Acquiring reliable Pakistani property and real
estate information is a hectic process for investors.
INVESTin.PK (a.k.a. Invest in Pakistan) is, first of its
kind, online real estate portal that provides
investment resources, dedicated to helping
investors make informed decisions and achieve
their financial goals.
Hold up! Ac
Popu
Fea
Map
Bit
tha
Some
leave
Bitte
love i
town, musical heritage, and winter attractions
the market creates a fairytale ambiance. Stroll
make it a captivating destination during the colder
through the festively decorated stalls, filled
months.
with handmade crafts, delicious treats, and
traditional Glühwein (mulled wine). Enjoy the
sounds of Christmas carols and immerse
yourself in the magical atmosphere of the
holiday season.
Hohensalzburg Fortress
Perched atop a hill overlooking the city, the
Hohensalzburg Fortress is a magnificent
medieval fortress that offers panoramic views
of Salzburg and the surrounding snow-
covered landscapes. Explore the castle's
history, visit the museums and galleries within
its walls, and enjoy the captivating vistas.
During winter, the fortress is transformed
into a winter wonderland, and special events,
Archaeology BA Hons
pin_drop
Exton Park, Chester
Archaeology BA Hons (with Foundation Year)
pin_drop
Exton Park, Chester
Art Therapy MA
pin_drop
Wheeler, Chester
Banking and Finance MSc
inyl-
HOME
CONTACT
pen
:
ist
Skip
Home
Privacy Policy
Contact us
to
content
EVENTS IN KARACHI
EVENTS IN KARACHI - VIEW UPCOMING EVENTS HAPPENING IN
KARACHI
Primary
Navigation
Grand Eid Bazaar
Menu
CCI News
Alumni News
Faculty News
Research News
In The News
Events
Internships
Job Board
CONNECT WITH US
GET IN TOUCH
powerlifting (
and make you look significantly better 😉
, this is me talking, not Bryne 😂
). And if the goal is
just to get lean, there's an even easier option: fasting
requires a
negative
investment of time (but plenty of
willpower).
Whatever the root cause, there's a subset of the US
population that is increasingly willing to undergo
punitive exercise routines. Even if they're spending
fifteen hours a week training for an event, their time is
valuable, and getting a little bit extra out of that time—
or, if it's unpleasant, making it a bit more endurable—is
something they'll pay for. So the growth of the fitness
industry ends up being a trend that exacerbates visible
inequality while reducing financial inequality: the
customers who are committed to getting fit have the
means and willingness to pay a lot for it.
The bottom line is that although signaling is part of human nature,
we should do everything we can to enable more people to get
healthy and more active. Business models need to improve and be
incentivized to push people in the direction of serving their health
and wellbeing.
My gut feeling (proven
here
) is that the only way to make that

--- YOUR GOAL ---
Give back the records above exactly, limited to the lines between the one holding "traditional Glühwein (mulled wine). Enjoy the" and the one holding "covered landscapes. Explore the castle's", inclusive.

--- EXERCISE RESULT ---
traditional Glühwein (mulled wine). Enjoy the
sounds of Christmas carols and immerse
yourself in the magical atmosphere of the
holiday season.
Hohensalzburg Fortress
Perched atop a hill overlooking the city, the
Hohensalzburg Fortress is a magnificent
medieval fortress that offers panoramic views
of Salzburg and the surrounding snow-
covered landscapes. Explore the castle's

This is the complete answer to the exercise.